My point is that not everything we do with our hands and feet can directly be expressed with our language. Things that happen in between successive actions often automatically occur unconsciously, and thus we explain our actions in a much simpler way than how they actually take place. This is why our actions seem very simple, and why we forget how incredible they really are. The limitations of expression often lead to underestimation of actual complexity.
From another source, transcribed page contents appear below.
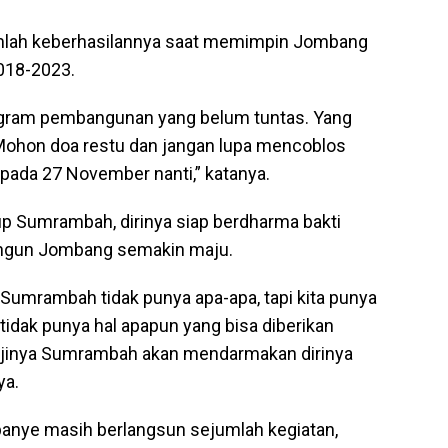
mlah keberhasilannya saat memimpin Jombang
018-2023.
ogram pembangunan yang belum tuntas. Yang
Mohon doa restu dan jangan lupa mencoblos
ada 27 November nanti,” katanya.
p Sumrambah, dirinya siap berdharma bakti
ngun Jombang semakin maju.
-Sumrambah tidak punya apa-apa, tapi kita punya
idak punya hal apapun yang bisa diberikan
Janjinya Sumrambah akan mendarmakan dirinya
ya.
kampanye masih berlangsun sejumlah kegiatan,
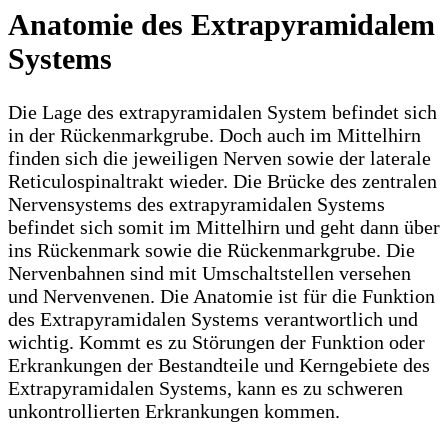
Anatomie des Extrapyramidalem
Systems
Die Lage des extrapyramidalen System befindet sich
in der Rückenmarkgrube. Doch auch im Mittelhirn
finden sich die jeweiligen Nerven sowie der laterale
Reticulospinaltrakt wieder. Die Brücke des zentralen
Nervensystems des extrapyramidalen Systems
befindet sich somit im Mittelhirn und geht dann über
ins Rückenmark sowie die Rückenmarkgrube. Die
Nervenbahnen sind mit Umschaltstellen versehen
und Nervenvenen. Die Anatomie ist für die Funktion
des Extrapyramidalen Systems verantwortlich und
wichtig. Kommt es zu Störungen der Funktion oder
Erkrankungen der Bestandteile und Kerngebiete des
Extrapyramidalen Systems, kann es zu schweren
unkontrollierten Erkrankungen kommen.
We should recognize the fact that difficulty of language depiction can hinder research progress in fields where words are not well developed.
Until recently, AI has been practically applied in information services related to data processing. Some prominent examples today include voice recognition and facial recognition. Now, we are entering a new era of AI that can effectively perform physical services in our midst. That is, the time is coming in which automation of complex physical tasks becomes imperative.
Particularly, our increasingly aging society poses a huge challenge. Shortage of labor is no longer a vague social problem. It is urgent that we discuss how to develop technologies that augment humans’ capability, allowing us to focus on more valuable work and pursue lives uniquely human. This is why not only engineers but also members of society from various fields should improve their understanding of AI and unconscious cognitive biases. It is easy to misunderstand artificial intelligence, as noted above, because it is substantively unlike human intelligence.
Things that are very natural among humans may be cognitive biases for AI and robots. Without a clear understanding of our cognitive biases, we cannot set the appropriate directions for technology research, application, and policy. In order for productive development as a scientific community, we need keen attention to our cognition and deliberate debate in the process of promoting appropriate development and applications of technology.